Marie Kondo hit a nerve last week. I started to dislike the professional organiser – who has Netflix users decluttering their homes faster than the next episode of her show – as much as I loathe the dreaded cousin, Mr Collins, in Pride and Prejudice.
And that’s a lot.
The Tidying UP queen suggested that more than 30 books in a home was clutter. Like every bibliophile, I was outraged.
How dare she call my beloved books clutter?
I read a lot. I read on average two novels a week. A bookmark is wasted on me as I tend to read a book in one sitting. I read so much that while some people read to cure insomnia, I don’t get any sleep on some nights just to finish a book.
In 2011, my husband got fed up with my personal library overflowing into our bedroom, so he bought me a Kindle. You’d think I would have kissed him for being so thoughtful, but I was so angry that he never understood my love for the feel and scent of a book that I didn’t switch it on for a month.
Today, I cannot live without said Kindle. But I still buy books. I buy secondhand books, new releases and even books for my son. At two years old, he owns more than 30.
Kondo would not be impressed.
So when I read her advice on decluttering home libraries, I wanted to join fellow bookworms and rant on social media.
However, I decided to take stock instead.
I started with the box of books hidden in a corner of the lounge. Those books relocated to the box when the bookshelf started to burst at the seams.
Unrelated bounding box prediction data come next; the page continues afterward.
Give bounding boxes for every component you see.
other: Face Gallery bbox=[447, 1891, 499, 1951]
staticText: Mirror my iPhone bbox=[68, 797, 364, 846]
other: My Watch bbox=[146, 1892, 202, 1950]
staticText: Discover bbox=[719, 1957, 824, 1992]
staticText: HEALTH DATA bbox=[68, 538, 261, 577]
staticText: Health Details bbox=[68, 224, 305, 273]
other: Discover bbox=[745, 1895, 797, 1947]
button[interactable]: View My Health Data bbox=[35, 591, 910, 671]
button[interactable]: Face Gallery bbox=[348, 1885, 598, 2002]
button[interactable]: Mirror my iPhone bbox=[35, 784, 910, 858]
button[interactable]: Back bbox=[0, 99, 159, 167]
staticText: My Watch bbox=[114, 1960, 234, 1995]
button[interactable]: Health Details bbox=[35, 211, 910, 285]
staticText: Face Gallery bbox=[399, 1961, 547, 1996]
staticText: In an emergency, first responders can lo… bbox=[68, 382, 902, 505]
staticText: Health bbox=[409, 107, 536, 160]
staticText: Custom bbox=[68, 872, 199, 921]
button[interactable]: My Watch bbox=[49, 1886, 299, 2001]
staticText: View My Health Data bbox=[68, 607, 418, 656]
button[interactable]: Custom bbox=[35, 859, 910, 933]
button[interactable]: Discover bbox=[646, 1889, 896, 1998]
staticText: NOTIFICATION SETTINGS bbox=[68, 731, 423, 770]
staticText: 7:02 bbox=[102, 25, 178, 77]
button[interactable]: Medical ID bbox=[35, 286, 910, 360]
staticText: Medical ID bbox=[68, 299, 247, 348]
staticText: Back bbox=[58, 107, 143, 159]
I hadn't read any of them in years. I then moved on to the books stacked on the cupboard. A few of those had been re-read many times while some were on my neverending to-read list.
As I ventured into what Kondo would refer to as clutter, my dislike for her started to disappear. My husband found me surrounded by books, with a tattered copy of Anne Frank’s diary in my hand, when he walked through the door later that afternoon.
“I’ll never forget the first time I read this book. It was on the eve of the first democratic election in South Africa. I was 14 at the time. This book changed me,” I said to him.
I then picked several Judy Blume books and started to tell him how those stories helped me in my adolescent years.
It was then that I started to realise that these books no longer served me. They were ornaments. And I was selfish to keep them from those who could benefit from them.
I wanted to share them. I wanted others to travel to exotic places, to experience the same thrill and fear and to fall in love just by reading a book.
Perhaps bookworms are offended that their beloved books were referred to as clutter. But Kondo is right – yes, I said it.
If a book that you have no intention of reading again is taking up space in your home, it’s clutter.
But there might just be a happy ending because one man’s clutter could be another’s treasure.
And that’s the mantra I am going to be repeating to myself as I donate some of my books.